• AIM OF THE TASK: Your output must be the line containing "Program Opieki nad" followed by every later line in the entries below, all copied exactly.

(Extracted page text data)
--------------------------------------------------

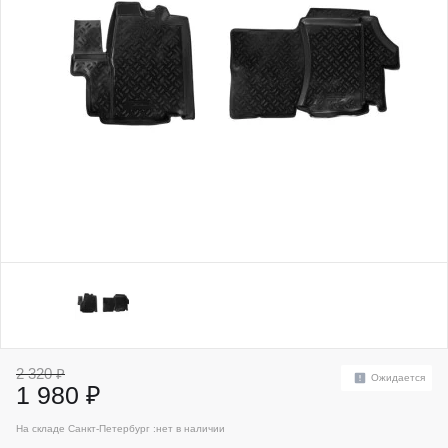
2 320 ₽
Ожидается
1 980 ₽
На складе Санкт-Петербург :
нет в наличии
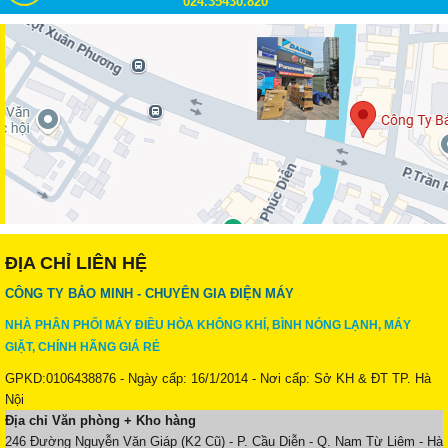
024.35430.820
ĐỊA CHỈ LIÊN HỆ
CÔNG TY BẢO MINH - CHUYÊN GIA ĐIỆN MÁY
NHÀ PHÂN PHỐI MÁY ĐIỀU HÒA KHÔNG KHÍ, BÌNH NÓNG LẠNH, MÁY
GIẶT, CHÍNH HÃNG GIÁ RẺ
GPKD:0106438876 - Ngày cấp: 16/1/2014 - Nơi cấp: Sở KH & ĐT TP. Hà
Nội
Địa chỉ Văn phòng + Kho hàng
246 Đường Nguyễn Văn Giáp (K2 Cũ) - P. Cầu Diễn - Q. Nam Từ Liêm - Hà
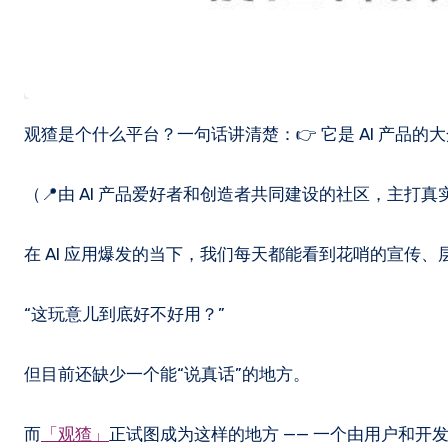
观猹是个什么平台？一句话讲清楚：👉 它是 AI 产品的
（📍由 AI 产品爱好者和创造者共同建设的社区，主打
在 AI 应用爆发的当下，我们每天都能看到花哨的宣传
“这玩意儿到底好不好用？”
但目前还缺少一个能“说真话”的地方。
而
「观猹」
正试图成为这样的地方 —— 一个由用户和开发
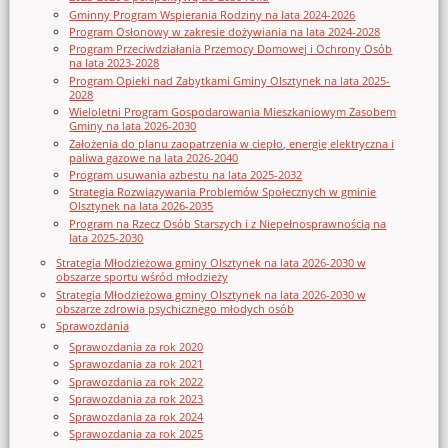
Gminny Program Wspierania Rodziny na lata 2024-2026
Program Osłonowy w zakresie dożywiania na lata 2024-2028
Program Przeciwdziałania Przemocy Domowej i Ochrony Osób
na lata 2023-2028
Program Opieki nad Zabytkami Gminy Olsztynek na lata 2025-
2028
Wieloletni Program Gospodarowania Mieszkaniowym Zasobem
Gminy na lata 2026-2030
Założenia do planu zaopatrzenia w ciepło, energię elektryczna i
paliwa gazowe na lata 2026-2040
Program usuwania azbestu na lata 2025-2032
Strategia Rozwiązywania Problemów Społecznych w gminie
Olsztynek na lata 2026-2035
Program na Rzecz Osób Starszych i z Niepełnosprawnością na
lata 2025-2030
Strategia Młodzieżowa gminy Olsztynek na lata 2026-2030 w
obszarze sportu wśród młodzieży
Strategia Młodzieżowa gminy Olsztynek na lata 2026-2030 w
obszarze zdrowia psychicznego młodych osób
Sprawozdania
Sprawozdania za rok 2020
Sprawozdania za rok 2021
Sprawozdania za rok 2022
Sprawozdania za rok 2023
Sprawozdania za rok 2024
Sprawozdania za rok 2025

--------------------------------------------------

• ANSWER BELOW:
Program Opieki nad Zabytkami Gminy Olsztynek na lata 2025-
2028
Wieloletni Program Gospodarowania Mieszkaniowym Zasobem
Gminy na lata 2026-2030
Założenia do planu zaopatrzenia w ciepło, energię elektryczna i
paliwa gazowe na lata 2026-2040
Program usuwania azbestu na lata 2025-2032
Strategia Rozwiązywania Problemów Społecznych w gminie
Olsztynek na lata 2026-2035
Program na Rzecz Osób Starszych i z Niepełnosprawnością na
lata 2025-2030
Strategia Młodzieżowa gminy Olsztynek na lata 2026-2030 w
obszarze sportu wśród młodzieży
Strategia Młodzieżowa gminy Olsztynek na lata 2026-2030 w
obszarze zdrowia psychicznego młodych osób
Sprawozdania
Sprawozdania za rok 2020
Sprawozdania za rok 2021
Sprawozdania za rok 2022
Sprawozdania za rok 2023
Sprawozdania za rok 2024
Sprawozdania za rok 2025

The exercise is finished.